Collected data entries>
######

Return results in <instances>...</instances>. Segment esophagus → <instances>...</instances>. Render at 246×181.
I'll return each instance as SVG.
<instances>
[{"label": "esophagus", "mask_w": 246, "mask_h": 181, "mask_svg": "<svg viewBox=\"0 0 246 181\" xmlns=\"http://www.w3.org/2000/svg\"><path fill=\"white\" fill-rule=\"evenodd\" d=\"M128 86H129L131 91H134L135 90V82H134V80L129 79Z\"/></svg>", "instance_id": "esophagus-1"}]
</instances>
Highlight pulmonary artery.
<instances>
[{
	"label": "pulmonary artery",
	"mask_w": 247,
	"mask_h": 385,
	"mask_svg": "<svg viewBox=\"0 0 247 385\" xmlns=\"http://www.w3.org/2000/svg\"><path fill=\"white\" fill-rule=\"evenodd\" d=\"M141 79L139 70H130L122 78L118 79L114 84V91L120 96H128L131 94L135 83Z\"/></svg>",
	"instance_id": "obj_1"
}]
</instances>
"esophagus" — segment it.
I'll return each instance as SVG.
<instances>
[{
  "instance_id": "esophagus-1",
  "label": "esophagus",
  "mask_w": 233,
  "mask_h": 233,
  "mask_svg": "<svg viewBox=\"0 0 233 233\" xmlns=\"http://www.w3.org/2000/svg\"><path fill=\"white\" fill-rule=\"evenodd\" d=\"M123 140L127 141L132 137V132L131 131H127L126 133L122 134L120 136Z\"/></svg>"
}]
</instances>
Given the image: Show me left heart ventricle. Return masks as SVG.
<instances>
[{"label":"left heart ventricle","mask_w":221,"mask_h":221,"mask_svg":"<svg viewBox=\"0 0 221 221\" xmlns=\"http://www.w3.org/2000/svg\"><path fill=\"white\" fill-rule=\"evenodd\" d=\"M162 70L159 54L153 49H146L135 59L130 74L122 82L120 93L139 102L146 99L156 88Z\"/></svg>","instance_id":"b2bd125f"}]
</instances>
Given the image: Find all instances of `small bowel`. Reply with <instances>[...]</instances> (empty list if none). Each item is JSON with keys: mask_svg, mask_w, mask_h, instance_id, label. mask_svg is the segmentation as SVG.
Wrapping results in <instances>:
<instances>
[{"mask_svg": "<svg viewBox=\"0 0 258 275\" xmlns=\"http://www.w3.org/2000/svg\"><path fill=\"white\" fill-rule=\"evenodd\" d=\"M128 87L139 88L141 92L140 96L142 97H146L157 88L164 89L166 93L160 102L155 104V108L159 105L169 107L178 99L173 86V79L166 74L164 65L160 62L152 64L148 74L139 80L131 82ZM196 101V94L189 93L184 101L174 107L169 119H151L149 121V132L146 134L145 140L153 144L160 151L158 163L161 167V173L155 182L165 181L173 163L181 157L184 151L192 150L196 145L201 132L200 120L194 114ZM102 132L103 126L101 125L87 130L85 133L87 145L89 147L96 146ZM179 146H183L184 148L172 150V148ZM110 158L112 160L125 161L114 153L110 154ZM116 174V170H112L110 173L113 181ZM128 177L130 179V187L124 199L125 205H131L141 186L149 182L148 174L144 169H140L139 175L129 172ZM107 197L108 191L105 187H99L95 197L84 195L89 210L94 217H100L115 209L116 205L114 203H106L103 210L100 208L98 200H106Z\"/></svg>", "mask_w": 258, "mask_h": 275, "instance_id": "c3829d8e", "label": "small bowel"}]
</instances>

######

Using the same words as the original, repeat the records above.

ANSWER SPACE>
Return results in <instances>...</instances>. Segment esophagus → <instances>...</instances>. Render at 246×181.
I'll return each instance as SVG.
<instances>
[{"label": "esophagus", "mask_w": 246, "mask_h": 181, "mask_svg": "<svg viewBox=\"0 0 246 181\" xmlns=\"http://www.w3.org/2000/svg\"><path fill=\"white\" fill-rule=\"evenodd\" d=\"M128 86H129L131 91H134L135 90V82H134V80L129 79Z\"/></svg>", "instance_id": "esophagus-1"}]
</instances>
Highlight pulmonary artery.
<instances>
[{
	"label": "pulmonary artery",
	"mask_w": 247,
	"mask_h": 385,
	"mask_svg": "<svg viewBox=\"0 0 247 385\" xmlns=\"http://www.w3.org/2000/svg\"><path fill=\"white\" fill-rule=\"evenodd\" d=\"M141 79L139 70H130L122 78L118 79L114 84V91L120 96H128L131 94L135 83Z\"/></svg>",
	"instance_id": "obj_1"
}]
</instances>
"esophagus" — segment it.
I'll return each instance as SVG.
<instances>
[{
  "instance_id": "esophagus-1",
  "label": "esophagus",
  "mask_w": 233,
  "mask_h": 233,
  "mask_svg": "<svg viewBox=\"0 0 233 233\" xmlns=\"http://www.w3.org/2000/svg\"><path fill=\"white\" fill-rule=\"evenodd\" d=\"M123 140L127 141L132 137V132L131 131H127L126 133L122 134L120 136Z\"/></svg>"
}]
</instances>
Given the image: Show me left heart ventricle. Return masks as SVG.
<instances>
[{"label":"left heart ventricle","mask_w":221,"mask_h":221,"mask_svg":"<svg viewBox=\"0 0 221 221\" xmlns=\"http://www.w3.org/2000/svg\"><path fill=\"white\" fill-rule=\"evenodd\" d=\"M162 70L159 54L153 49H146L135 59L130 74L122 82L120 93L139 102L146 99L156 88Z\"/></svg>","instance_id":"b2bd125f"}]
</instances>
Given the image: Find all instances of `small bowel`. Reply with <instances>[...]</instances> (empty list if none). Each item is JSON with keys: mask_svg, mask_w, mask_h, instance_id, label. mask_svg is the segmentation as SVG.
Wrapping results in <instances>:
<instances>
[{"mask_svg": "<svg viewBox=\"0 0 258 275\" xmlns=\"http://www.w3.org/2000/svg\"><path fill=\"white\" fill-rule=\"evenodd\" d=\"M128 87L139 88L141 92L140 96L142 97H146L157 88L164 89L166 93L160 102L155 104V108L159 105L169 107L178 99L173 86V79L166 74L164 65L160 62L152 64L148 74L139 80L131 82ZM196 101V94L189 93L184 101L174 107L169 119H151L149 121V132L146 134L145 140L153 144L160 151L158 163L161 167V173L155 182L165 181L173 163L181 157L184 151L192 150L196 145L201 132L200 120L194 114ZM102 132L103 126L101 125L87 130L85 133L87 145L89 147L96 146ZM179 146H183L184 148L172 150V148ZM110 158L112 160L125 161L114 153L110 154ZM116 174V170H112L110 173L113 181ZM128 177L130 179V187L124 199L125 205H131L141 186L149 182L148 174L144 169H140L139 175L129 172ZM107 197L108 191L105 187H99L95 197L84 195L89 210L94 217H100L115 209L116 205L114 203H106L103 210L100 208L98 200H106Z\"/></svg>", "mask_w": 258, "mask_h": 275, "instance_id": "c3829d8e", "label": "small bowel"}]
</instances>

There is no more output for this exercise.